Civil Rights Movement

By Sunmeet
  • Brown v. Board of Education of Topeka, Kansas

    Brown v. Board of Education of Topeka, Kansas
    Brown v. Board of Education of Topeka, was a landmark United States Supreme Court case in which the Court declared state laws establishing separate public schools for black and white students to be unconstitutional. The decision overturned the Plessy v. Ferguson decision of 1896, which allowed state-sponsored segregation, insofar as it applied to public education.
  • Montgomery Bus Boycott

    Montgomery Bus Boycott
    The Montgomery Bus Boycott, was a boycott in which African Americans refused to ride city buses in Montgomery, Alabama, to protest segregated seating. On December 1, 1955, four days before the boycott began, Rosa Parks, an African-American woman, refused to yield her seat to a white man on a Montgomery bus. She was arrested and fined. The boycott of public buses by blacks in Montgomery began on the day of Parks’ court hearing and lasted 381 days.
  • Greensboro, NC Lunch Counter Sit-Ins

    Greensboro, NC Lunch Counter Sit-Ins
    On February 1, 1960, four African American college students sat down at a lunch counter at Woolworth’s in Greensboro, North Carolina, and politely asked for service. Their request was refused. When asked to leave, they remained in their seats. Their passive resistance and peaceful sit-down demand helped ignite a youth-led movement to challenge racial inequality throughout the South.
  • Martin Luther King, Jr.: "I Have a Dream"

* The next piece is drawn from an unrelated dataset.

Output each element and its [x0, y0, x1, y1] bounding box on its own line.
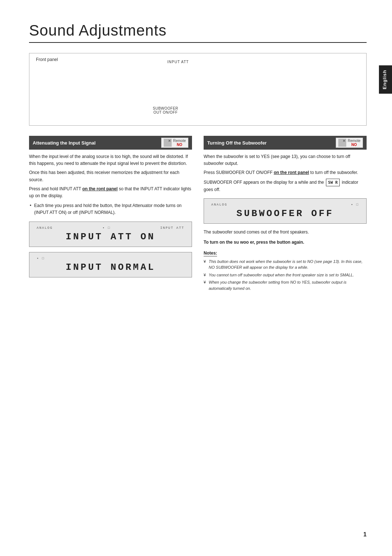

    Martin Luther King, Jr.: "I Have a Dream"
    In his iconic speech at the Lincoln Memorial for the 1963 March on Washington for Jobs and Freedom, King urged America to "make real the promises of democracy." King synthesized portions of his earlier speeches to capture both the necessity for change and the potential for hope in American society.
  • Civil Rights Act of 1964

    Civil Rights Act of 1964
    The Civil Rights Act of 1964 passes Congress, prohibiting discrimination in a number of settings: Title I prohibits discrimination in voting; Title II: public accommodations; Title III: Public Facilities; Title IV: Public Education; Title VI: Federally-Assisted Programs; Title VII: Employment. The Act also establishes the federal Equal Employment Opportunity Commission (EEOC).
  • Watts Riots in Los Angeles

    Watts Riots in Los Angeles
    Beginning as a community-wide reaction to the arrest of three African-Americans in central Los Angeles, the Watts Riots continue for six days, and are viewed by some as purposeless criminal behavior. Others viewed the riots as a necessary uprising by African-Americans as a reaction to oppression, and consider the Watts Riots a key precursor to the "Black Power" movement of the late 1960's.